Der Gardasee ist offensichtlich schon seit Jahren das uneingeschränkte Top-Revier für Mountainbiker. Das zeigt auch, dass es innerhalb weniger Tage mehrere Neuerscheinungen auf dem Markt der Tourenführer gibt. So bringt nun auch das Autoren-Duo Susi Plott und Günter Durner ein neues Roadbook in den Handel, welches zahlreiche Gardasee-Klassiker aber auch neue Touren beschreibt.


Das qualitativ hochwertige Ringbuch stellt die 41 MTB-Touren im Stile eines klassischen Roadbooks vor. Zudem sind alle Touren als praktisches Faltblatt mit Karte nochmals einzeln enthalten, damit man auf der Tour nur dieses Einzelblatt dabei haben muss.

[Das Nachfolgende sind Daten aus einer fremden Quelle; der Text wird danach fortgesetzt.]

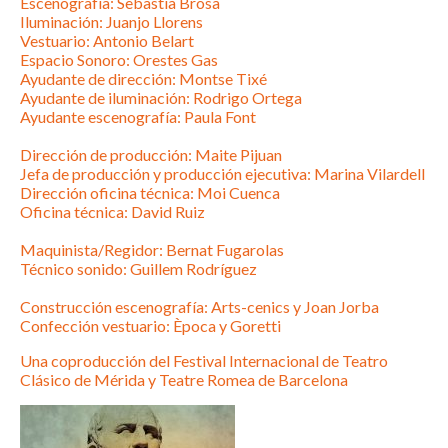
Escenografía: Sebastià Brosa
Iluminación: Juanjo Llorens
Vestuario: Antonio Belart
Espacio Sonoro: Orestes Gas
Ayudante de dirección: Montse Tixé
Ayudante de iluminación: Rodrigo Ortega
Ayudante escenografía: Paula Font
Dirección de producción: Maite Pijuan
Jefa de producción y producción ejecutiva: Marina Vilardell
Dirección oficina técnica: Moi Cuenca
Oficina técnica: David Ruiz
Maquinista/Regidor: Bernat Fugarolas
Técnico sonido: Guillem Rodríguez
Construcción escenografía: Arts-cenics y Joan Jorba
Confección vestuario: Època y Goretti
Una coproducción del Festival Internacional de Teatro
Clásico de Mérida y Teatre Romea de Barcelona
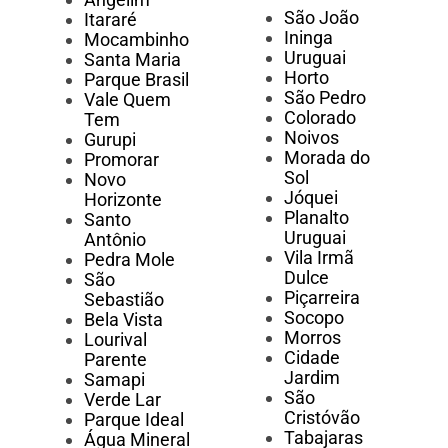
São João
Itararé
Ininga
Mocambinho
Uruguai
Santa Maria
Horto
Parque Brasil
São Pedro
Vale Quem
Colorado
Tem
Noivos
Gurupi
Morada do
Promorar
Sol
Novo
Jóquei
Horizonte
Planalto
Santo
Uruguai
Antônio
Vila Irmã
Pedra Mole
Dulce
São
Piçarreira
Sebastião
Socopo
Bela Vista
Morros
Lourival
Cidade
Parente
Jardim
Samapi
São
Verde Lar
Cristóvão
Parque Ideal
Tabajaras
Água Mineral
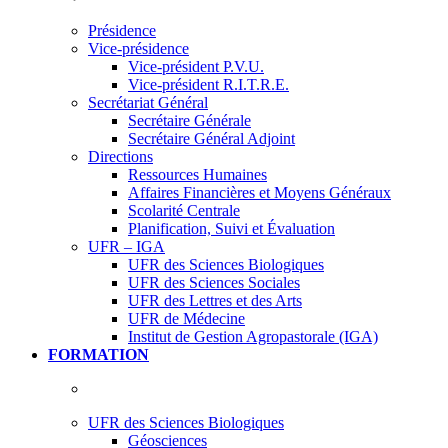
Présidence
Vice-présidence
Vice-président P.V.U.
Vice-président R.I.T.R.E.
Secrétariat Général
Secrétaire Générale
Secrétaire Général Adjoint
Directions
Ressources Humaines
Affaires Financières et Moyens Généraux
Scolarité Centrale
Planification, Suivi et Évaluation
UFR – IGA
UFR des Sciences Biologiques
UFR des Sciences Sociales
UFR des Lettres et des Arts
UFR de Médecine
Institut de Gestion Agropastorale (IGA)
FORMATION
UFR des Sciences Biologiques
Géosciences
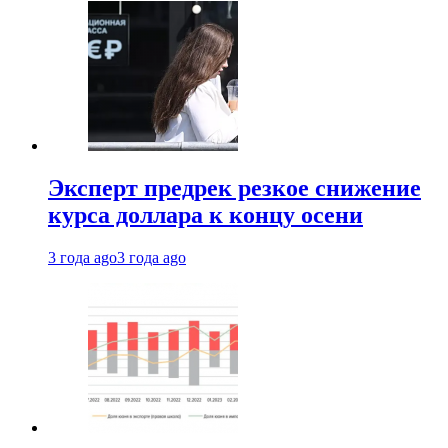
Эксперт предрек резкое снижение
курса доллара к концу осени
3 года ago
3 года ago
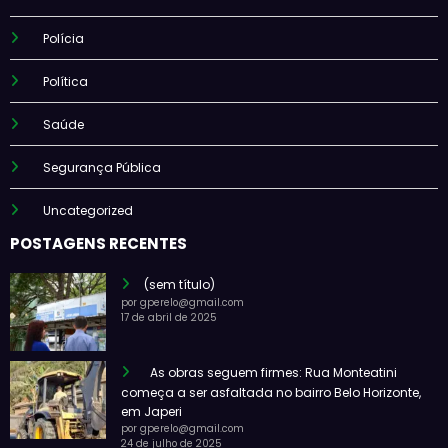
Polícia
Política
Saúde
Segurança Pública
Uncategorized
POSTAGENS RECENTES
(sem título)
por gperelo@gmail.com
17 de abril de 2025
As obras seguem firmes: Rua Monteatini
começa a ser asfaltada no bairro Belo Horizonte,
em Japeri
por gperelo@gmail.com
24 de julho de 2025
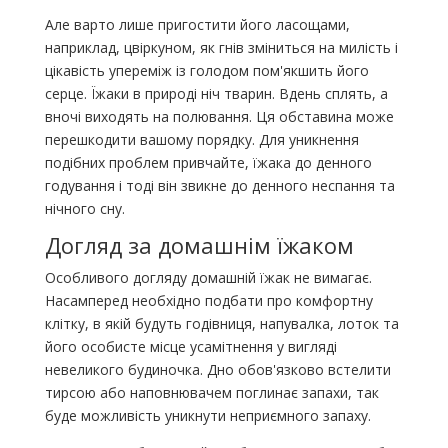
Але варто лише пригостити його ласощами,
наприклад, цвіркуном, як гнів зміниться на милість і
цікавість упереміж із голодом пом'якшить його
серце. Їжаки в природі ніч тварин. Вдень сплять, а
вночі виходять на полювання. Ця обставина може
перешкодити вашому порядку. Для уникнення
подібних проблем привчайте, їжака до денного
годування і тоді він звикне до денного неспання та
нічного сну.
Догляд за домашнім їжаком
Особливого догляду домашній їжак не вимагає.
Насамперед необхідно подбати про комфортну
клітку, в якій будуть годівниця, напувалка, лоток та
його особисте місце усамітнення у вигляді
невеликого будиночка. Дно обов'язково встелити
тирсою або наповнювачем поглинає запахи, так
буде можливість уникнути неприємного запаху.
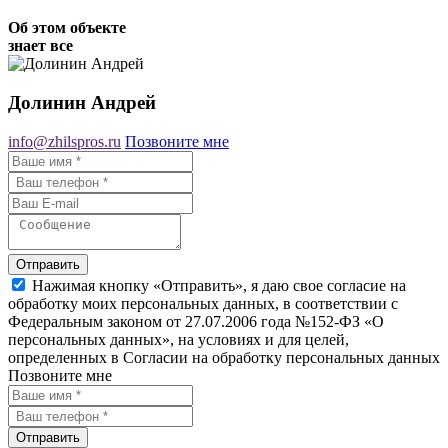
Об этом объекте
знает все
Долинин Андрей
info@zhilspros.ru
Позвоните мне
Отправить
Нажимая кнопку «Отправить», я даю свое согласие на
обработку моих персональных данных, в соответствии с
Федеральным законом от 27.07.2006 года №152-ФЗ «О
персональных данных», на условиях и для целей,
определенных в Согласии на обработку персональных данных
Позвоните мне
Отправить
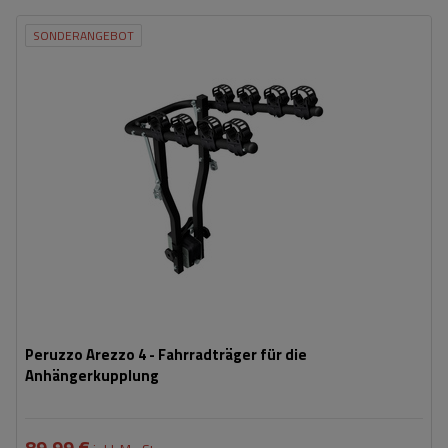
SONDERANGEBOT
Fassungsvermögen: Fahrräder:
4
Maximales Fahrradgewicht:
15 kg
Nutzlast der Haltebügel:
50 kg
Möglichkeit zum Neigen mit
ja
montierten Fahrrädern:
teilweise klappbare Konstruktion, die die Lagerung erleichtert
möglichkeit, die Plattform sogar mit Fahrrädern abzuklappen
Peruzzo Arezzo 4 - Fahrradträger für die
Anhängerkupplung
89,99 €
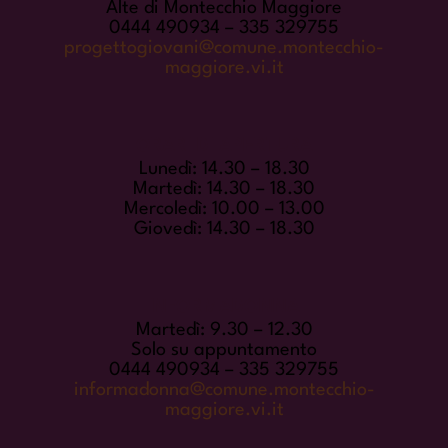
Alte di Montecchio Maggiore
0444 490934 – 335 329755
progettogiovani@comune.montecchio-
maggiore.vi.it
ORARI DI APERTURA
Lunedì: 14.30 – 18.30
Martedì: 14.30 – 18.30
Mercoledì: 10.00 – 13.00
Giovedì: 14.30 – 18.30
INFORMADONNA
Martedì: 9.30 – 12.30
Solo su appuntamento
0444 490934 – 335 329755
informadonna@comune.montecchio-
maggiore.vi.it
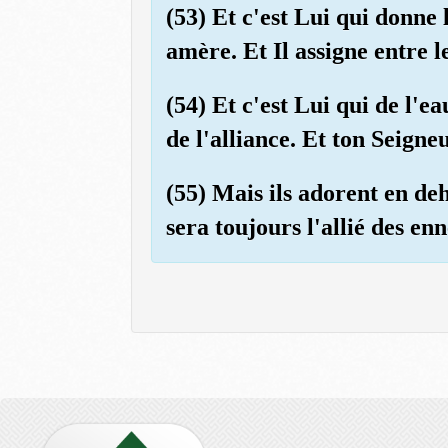
(53) Et c'est Lui qui donne 
amère. Et Il assigne entre 
(54) Et c'est Lui qui de l'e
de l'alliance. Et ton Seig
(55) Mais ils adorent en deho
sera toujours l'allié des en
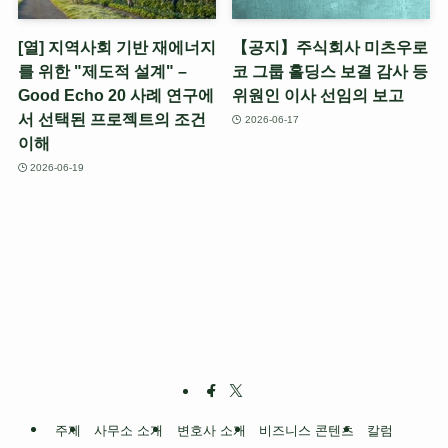
[열] 지역사회 기반 재에너지
【공지】주식회사 미츠우로
를 위한 "제도적 설계" –
코 그룹 홀딩스 보결 감사 등
Good Echo 20 사례 연구에
위원인 이사 선임의 보고
서 선택된 프로젝트의 조건
2026-06-17
이해
2026-06-19
주제
사무소 소개
변호사 소개
비즈니스 콘텐츠
칼럼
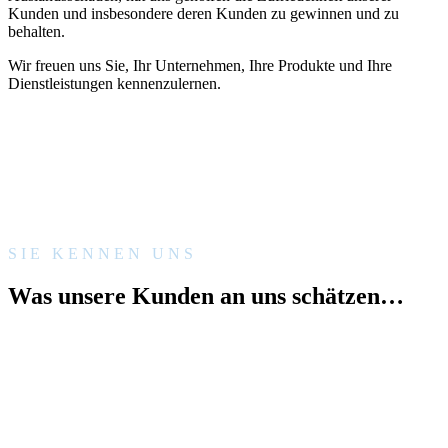
Kunden und insbesondere deren Kunden zu gewinnen und zu
behalten.
Wir freuen uns Sie, Ihr Unternehmen, Ihre Produkte und Ihre
Dienstleistungen kennenzulernen.
SIE KENNEN UNS
Was unsere Kunden an uns schätzen…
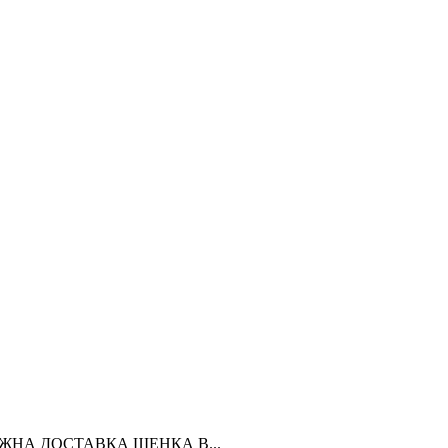
ЗМОЖНА ДОСТАВКА ЩЕНКА В...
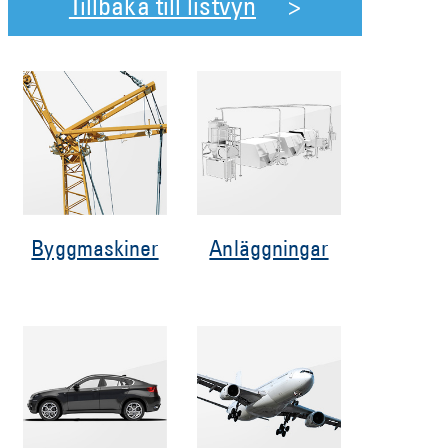
Tillbaka till listvyn
Byggmaskiner
Anläggningar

Ergänzt wird dieses Roadbook wie heutzutage üblich mit einer CD, welche alle Touren zusätzlich als GPS Track zur Verfügung stellt.
Allgemein fällt positiv auf, das das ganze Buch mit sehr hochwertigen und schönen Fotos illustriert ist.
Die Touren sind in 3 unterschiedlichen Schwierigkeitskategorien unterteilt. Die leichten und blau markierten Touren sind bewegen sich meist im flachen Terrain und sind somit meist voll familiengerecht. Die schwereren roten MTB-Routen weisen deutlich mehr Höhenmeter und bieten auf den Abfahrten auch einige Singletrails bzw. Karrenwege. Die schwersten und schwarz ausgewiesenen Touren sind meist sehr lang und weisen auch viele Höhenmeter auf. Hier wird zudem auf den Abfahrten meist etwas Erfahrung und Fahrkönnen vorausgesetzt. Echte Extremtouren auf den ganz schweren Trails des Gardasees sind in dem Buch nicht beschrieben.

*
Kurzbeschreibung:*
Der Nordwesten des Gardasees mit den Gebieten um den Tremalzo, den Ledrosee und das Sarcatal zählen mit zu den besten Mountainbike Regionen im Alpenraum. Das milde mediterrane Klima am Gardasee ermöglicht es während des ganzen Jahres Radtouren zu unternehmen.
Das Tourenangebot ist so reichhaltig wie in kaum einem anderen Gebiet. Hier finden sich einfache Touren auf wunderschön angelegten Radwegen, wilde Mountainbike Trails, anspruchsvolle Abfahrten über felsigen Untergrund und Touren mit einem Höhenunterschiede von fast 2000 Metern. In den umliegenden Bergen des Gardasees gibt es für jedes Fahrkönnen zahlreiche Touren in allen Schwierigkeitsstufen. Die abwechslungsreiche, schöne Landschaft rund um den Gardasee macht jede Tour zum absoluten Genuss. In diesem Tourenführer werden die schönsten Mountainbike Touren zwischen Limone, Riva, Arco, dem Sarcatal und rund um den Ledrosee beschrieben.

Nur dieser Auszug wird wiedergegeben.